Each record below is to be retyped exactly, with its pictures omitted.

(Stored items from a collection)
-*-*-

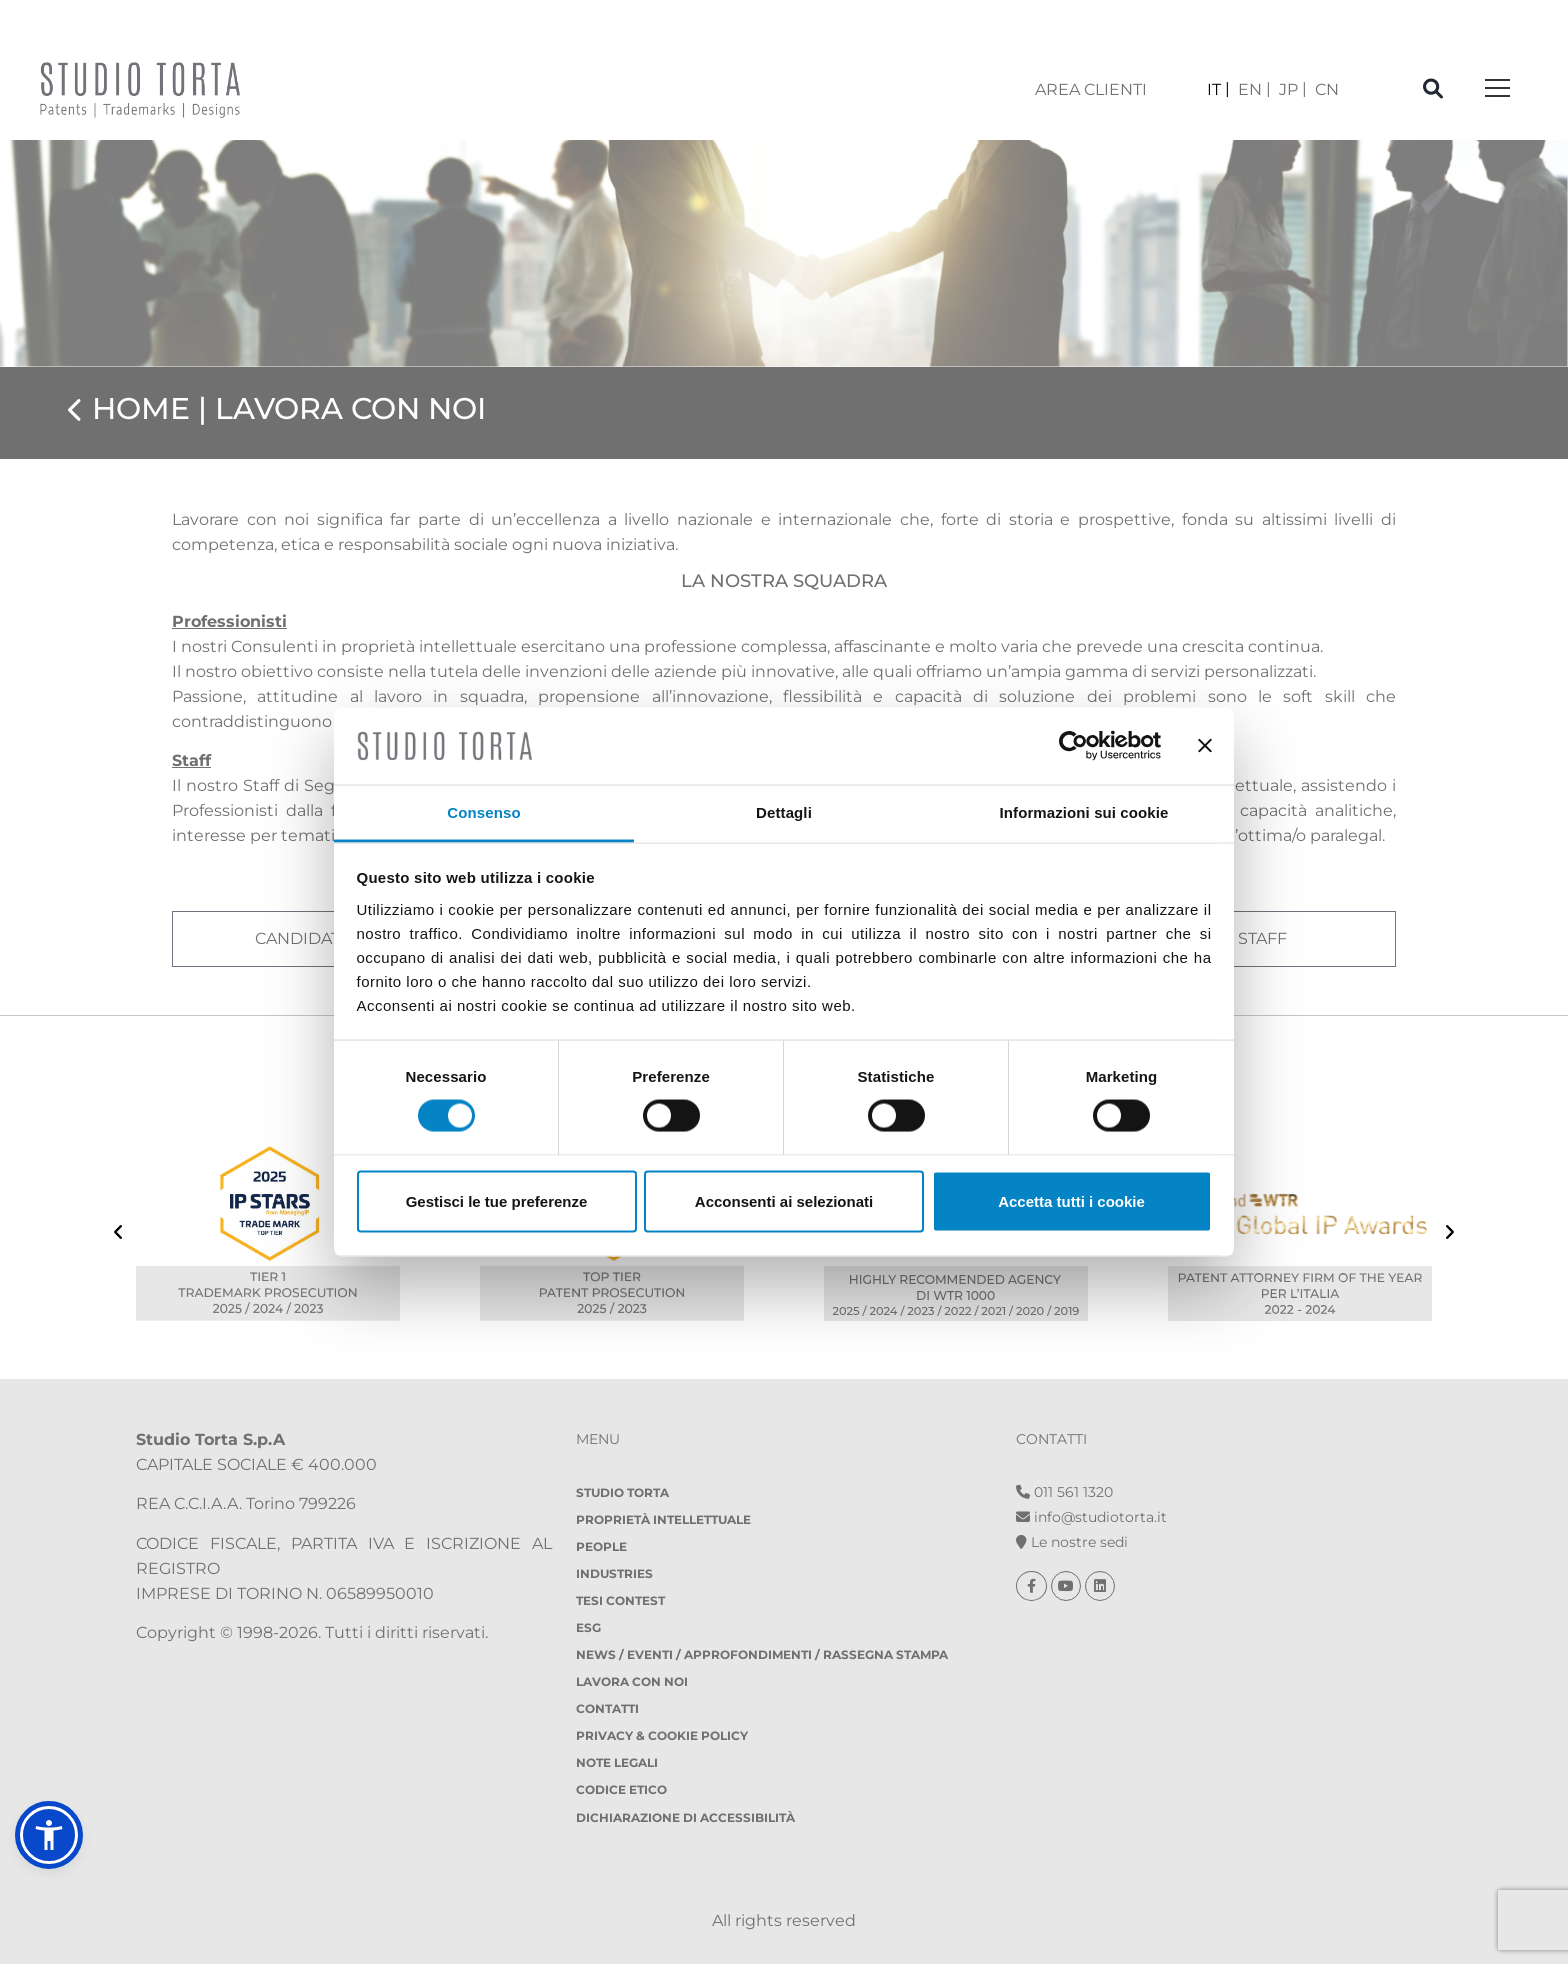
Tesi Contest (620, 1600)
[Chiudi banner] (1205, 746)
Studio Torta (622, 1492)
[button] (49, 1835)
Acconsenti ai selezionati (784, 1200)
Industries (614, 1573)
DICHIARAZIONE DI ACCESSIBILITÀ (685, 1817)
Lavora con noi (632, 1681)
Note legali (617, 1762)
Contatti (607, 1708)
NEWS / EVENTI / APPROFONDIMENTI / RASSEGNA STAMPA (762, 1654)
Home (141, 408)
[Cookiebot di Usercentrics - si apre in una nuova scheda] (1073, 746)
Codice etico (621, 1789)
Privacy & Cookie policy (662, 1735)
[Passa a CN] (1327, 89)
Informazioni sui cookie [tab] (1084, 811)
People (601, 1546)
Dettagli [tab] (784, 811)
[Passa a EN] (1254, 89)
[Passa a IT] (1218, 89)
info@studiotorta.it (1091, 1517)
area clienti (1091, 89)
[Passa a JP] (1293, 89)
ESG (588, 1627)
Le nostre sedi (1072, 1542)
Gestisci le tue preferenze (497, 1200)
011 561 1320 (1064, 1492)
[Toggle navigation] (1497, 89)
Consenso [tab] (483, 811)
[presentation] (118, 1234)
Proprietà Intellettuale (663, 1519)
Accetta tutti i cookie (1071, 1200)
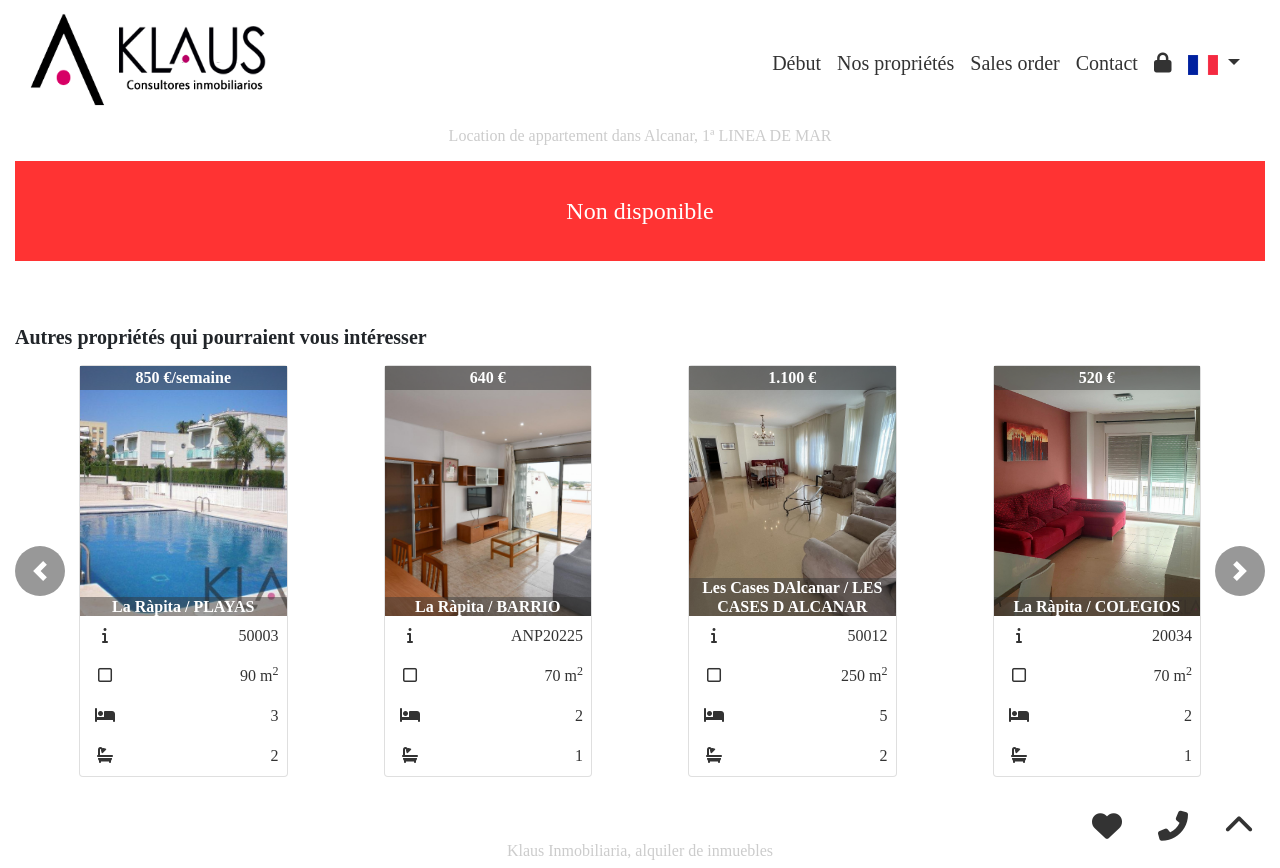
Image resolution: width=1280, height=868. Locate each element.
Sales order (1014, 63)
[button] (40, 571)
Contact (1107, 63)
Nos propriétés (895, 63)
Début (796, 63)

-*-*-

WRITTEN ANSWER:
Tesi Contest (620, 1600)
[Chiudi banner] (1205, 746)
Studio Torta (622, 1492)
[button] (49, 1835)
Acconsenti ai selezionati (784, 1200)
Industries (614, 1573)
DICHIARAZIONE DI ACCESSIBILITÀ (685, 1817)
Lavora con noi (632, 1681)
Note legali (617, 1762)
Contatti (607, 1708)
NEWS / EVENTI / APPROFONDIMENTI / RASSEGNA STAMPA (762, 1654)
Home (141, 408)
[Cookiebot di Usercentrics - si apre in una nuova scheda] (1073, 746)
Codice etico (621, 1789)
Privacy & Cookie policy (662, 1735)
[Passa a CN] (1327, 89)
Informazioni sui cookie [tab] (1084, 811)
People (601, 1546)
Dettagli [tab] (784, 811)
[Passa a EN] (1254, 89)
[Passa a IT] (1218, 89)
info@studiotorta.it (1091, 1517)
area clienti (1091, 89)
[Passa a JP] (1293, 89)
ESG (588, 1627)
Le nostre sedi (1072, 1542)
Gestisci le tue preferenze (497, 1200)
011 561 1320 (1064, 1492)
[Toggle navigation] (1497, 89)
Consenso [tab] (483, 811)
[presentation] (118, 1234)
Proprietà Intellettuale (663, 1519)
Accetta tutti i cookie (1071, 1200)
Image resolution: width=1280, height=868. Locate each element.
Sales order (1014, 63)
[button] (40, 571)
Contact (1107, 63)
Nos propriétés (895, 63)
Début (796, 63)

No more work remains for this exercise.